Produced and Photographed by Ken Bates

Clifford Hickman says he'd wanted to build his own house ever since he took a drafting course in the 7th grade. Later he got to know the work of Frank Lloyd Wright and was strengthened in his resolution. Then, when almost through college, he decided the time was ripe. His parents loaned him some money and he left Greencastle, Ind., and came to Santa Barbara. There he bought a third of an acre high in the Riviera district and began to build this house. He was 24 and worked alone. It took him four years and the only things he subcontracted were the sewer, roofing and plastering. He didn't trust a bulldozer, so he moved all the earth by wheelbarrow. He learned plumbing from a book in the library, wiring from a copy of the local code. "I wanted to build it with my own two hands," he says. "I was almost jealous of anyone else who worked on the house. Like a sculptor, I wanted to do it myself."

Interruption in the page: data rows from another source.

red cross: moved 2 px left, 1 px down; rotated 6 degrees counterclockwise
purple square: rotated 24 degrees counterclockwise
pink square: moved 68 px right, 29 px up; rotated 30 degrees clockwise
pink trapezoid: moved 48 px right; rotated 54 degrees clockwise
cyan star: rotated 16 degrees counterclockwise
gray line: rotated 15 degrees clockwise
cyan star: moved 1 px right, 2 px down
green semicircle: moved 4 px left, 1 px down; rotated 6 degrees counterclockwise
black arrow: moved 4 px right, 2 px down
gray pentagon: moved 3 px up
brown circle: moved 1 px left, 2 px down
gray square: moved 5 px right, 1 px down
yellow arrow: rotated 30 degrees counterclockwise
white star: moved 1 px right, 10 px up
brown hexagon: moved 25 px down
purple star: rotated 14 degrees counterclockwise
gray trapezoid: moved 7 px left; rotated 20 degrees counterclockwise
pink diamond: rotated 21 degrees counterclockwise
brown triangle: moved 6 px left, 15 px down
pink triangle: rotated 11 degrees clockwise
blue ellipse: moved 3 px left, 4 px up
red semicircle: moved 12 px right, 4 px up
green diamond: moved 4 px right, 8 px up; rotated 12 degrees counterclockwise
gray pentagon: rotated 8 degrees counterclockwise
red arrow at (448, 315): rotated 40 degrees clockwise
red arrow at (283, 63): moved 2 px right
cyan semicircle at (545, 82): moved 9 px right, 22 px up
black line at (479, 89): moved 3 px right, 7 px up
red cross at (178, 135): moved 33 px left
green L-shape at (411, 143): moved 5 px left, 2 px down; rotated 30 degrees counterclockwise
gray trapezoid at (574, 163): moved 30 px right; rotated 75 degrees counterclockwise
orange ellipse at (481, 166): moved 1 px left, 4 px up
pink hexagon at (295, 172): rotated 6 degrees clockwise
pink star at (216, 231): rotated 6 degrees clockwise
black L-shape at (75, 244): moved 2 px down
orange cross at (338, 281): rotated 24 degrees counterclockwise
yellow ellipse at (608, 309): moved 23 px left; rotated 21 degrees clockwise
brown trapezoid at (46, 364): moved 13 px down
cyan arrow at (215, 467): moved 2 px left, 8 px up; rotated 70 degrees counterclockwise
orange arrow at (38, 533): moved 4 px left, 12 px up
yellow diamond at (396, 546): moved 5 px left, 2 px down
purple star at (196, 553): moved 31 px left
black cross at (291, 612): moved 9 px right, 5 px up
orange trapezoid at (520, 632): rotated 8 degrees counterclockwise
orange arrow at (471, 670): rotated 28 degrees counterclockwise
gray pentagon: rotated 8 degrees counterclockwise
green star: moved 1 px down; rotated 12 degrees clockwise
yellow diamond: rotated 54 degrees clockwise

"As soon as I got started," Clifford Hickman says, "I got out my stereo so I could listen to music while I worked. Much of it was done to Mozart masses, Beethoven sonatas and composers like Bach, Schubert, Hindemith and Stravinsky. The stonework was done to Vivaldi's 'Four Seasons' because it was fast and make me work hard.

"The fellow who sold me the sandstone--from the Kaibab area of Arizona--said it was the biggest order he'd ever had from Santa Barbara. I'd never laid a piece of stone in my life and was scared to death. I literally learned it from the ground up.

"Usually people start out with big ideas, then cut back as costs rise. I never cut back on my original design. In fact, the house grew as I went along. I built one wall three times before I got it the way I wanted it."

Hickman also made the furniture seen in the living room, at right and at left below. The kitchen is at lower right, and the patio on the uphill side is on the facing page. This is an all-electric house, heated radiantly by cables in the ceiling. It seems much larger than its 1,700 square feet, owing largely to the balcony that cantilevers 18 feet. There are 600 square feet of decks.

"This project had no hump," Hickman concludes. "I thought there'd be a turning point when things would get easier, but no. It was hard work….all the way.